■ Assigned task
Only the lines from the one with "Segment every instance" through the final line below belong in the answer, copied exactly and without pictures.

■ Available data
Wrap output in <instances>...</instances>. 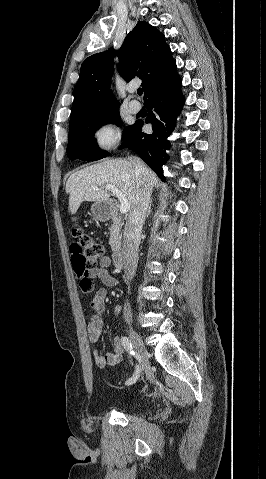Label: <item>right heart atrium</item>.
Masks as SVG:
<instances>
[{
  "label": "right heart atrium",
  "mask_w": 266,
  "mask_h": 479,
  "mask_svg": "<svg viewBox=\"0 0 266 479\" xmlns=\"http://www.w3.org/2000/svg\"><path fill=\"white\" fill-rule=\"evenodd\" d=\"M120 138V132L113 123H104L98 126L93 133L95 144L102 150H109L115 147Z\"/></svg>",
  "instance_id": "obj_1"
}]
</instances>
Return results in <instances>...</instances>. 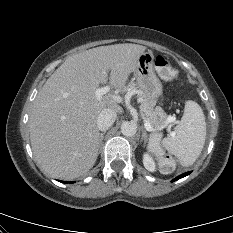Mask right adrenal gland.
I'll list each match as a JSON object with an SVG mask.
<instances>
[{"instance_id": "right-adrenal-gland-1", "label": "right adrenal gland", "mask_w": 233, "mask_h": 233, "mask_svg": "<svg viewBox=\"0 0 233 233\" xmlns=\"http://www.w3.org/2000/svg\"><path fill=\"white\" fill-rule=\"evenodd\" d=\"M105 131L103 133L100 134V143L102 144V141H103V138H104V135H105Z\"/></svg>"}]
</instances>
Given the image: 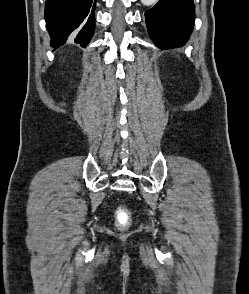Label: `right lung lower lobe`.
<instances>
[{
  "mask_svg": "<svg viewBox=\"0 0 249 294\" xmlns=\"http://www.w3.org/2000/svg\"><path fill=\"white\" fill-rule=\"evenodd\" d=\"M95 0H46L45 20L52 47L74 41L86 47L94 33Z\"/></svg>",
  "mask_w": 249,
  "mask_h": 294,
  "instance_id": "obj_1",
  "label": "right lung lower lobe"
}]
</instances>
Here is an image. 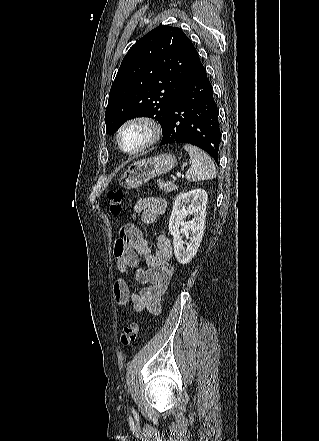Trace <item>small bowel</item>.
<instances>
[{
  "label": "small bowel",
  "instance_id": "c3829d8e",
  "mask_svg": "<svg viewBox=\"0 0 319 441\" xmlns=\"http://www.w3.org/2000/svg\"><path fill=\"white\" fill-rule=\"evenodd\" d=\"M166 200L161 197H144L135 205L133 217L140 214L142 223L150 225L166 210ZM114 244V255L119 272L124 276L134 272L136 281L145 285L140 291H132L124 277L119 278L113 287V294L119 306L131 303L134 312L147 311L150 314L161 312V297L167 290L173 276L169 263L172 256L170 240L165 235L157 237L156 251L152 252L140 228L130 222L125 224ZM140 257L147 265L139 267Z\"/></svg>",
  "mask_w": 319,
  "mask_h": 441
}]
</instances>
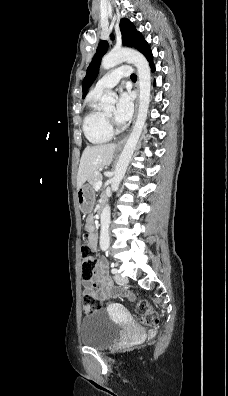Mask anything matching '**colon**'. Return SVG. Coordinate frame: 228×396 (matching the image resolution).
I'll return each mask as SVG.
<instances>
[{
  "label": "colon",
  "mask_w": 228,
  "mask_h": 396,
  "mask_svg": "<svg viewBox=\"0 0 228 396\" xmlns=\"http://www.w3.org/2000/svg\"><path fill=\"white\" fill-rule=\"evenodd\" d=\"M89 234L86 233L83 236L81 245V256H82V278L85 281H90L93 278V273L97 265V260L90 249L89 245ZM83 311L85 313H91L100 308V302L91 294L86 293L83 296ZM136 312L140 317L141 322L150 328V337L156 336L159 328V316L154 311L150 304L146 300H141L135 305Z\"/></svg>",
  "instance_id": "5ec220e1"
}]
</instances>
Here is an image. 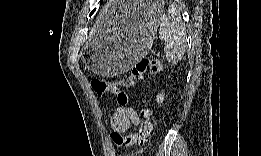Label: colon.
Masks as SVG:
<instances>
[{"label":"colon","instance_id":"colon-1","mask_svg":"<svg viewBox=\"0 0 261 156\" xmlns=\"http://www.w3.org/2000/svg\"><path fill=\"white\" fill-rule=\"evenodd\" d=\"M161 71V63L158 60H140L132 71L129 80L124 83L105 81L102 79H93L91 87L99 96L115 95L120 106H125L128 102V91L134 87L137 80L141 79L143 74L149 72L156 75ZM143 121L136 133L123 136L120 133L113 132L111 140L116 148H126L133 145H144L151 133L152 124L150 121V111L148 109L141 110Z\"/></svg>","mask_w":261,"mask_h":156}]
</instances>
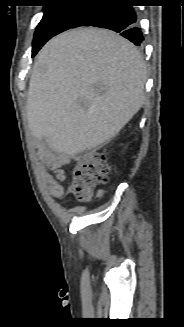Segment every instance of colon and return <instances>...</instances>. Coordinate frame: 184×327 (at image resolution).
I'll use <instances>...</instances> for the list:
<instances>
[{
	"label": "colon",
	"mask_w": 184,
	"mask_h": 327,
	"mask_svg": "<svg viewBox=\"0 0 184 327\" xmlns=\"http://www.w3.org/2000/svg\"><path fill=\"white\" fill-rule=\"evenodd\" d=\"M109 174L104 154H90L72 173L71 186L75 197L84 202L91 200L96 188L107 183Z\"/></svg>",
	"instance_id": "colon-1"
}]
</instances>
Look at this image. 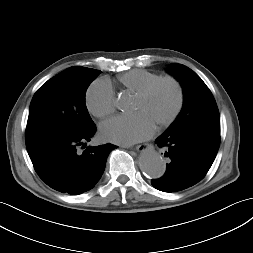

■ Exercise result
Segment every instance of colon and return <instances>...</instances>. Coordinate frame: 184×327 (at image resolution).
I'll use <instances>...</instances> for the list:
<instances>
[{
	"label": "colon",
	"mask_w": 184,
	"mask_h": 327,
	"mask_svg": "<svg viewBox=\"0 0 184 327\" xmlns=\"http://www.w3.org/2000/svg\"><path fill=\"white\" fill-rule=\"evenodd\" d=\"M109 174L104 154H90L72 173L71 186L75 197L84 202L91 200L96 188L107 183Z\"/></svg>",
	"instance_id": "colon-1"
}]
</instances>
Look at this image. 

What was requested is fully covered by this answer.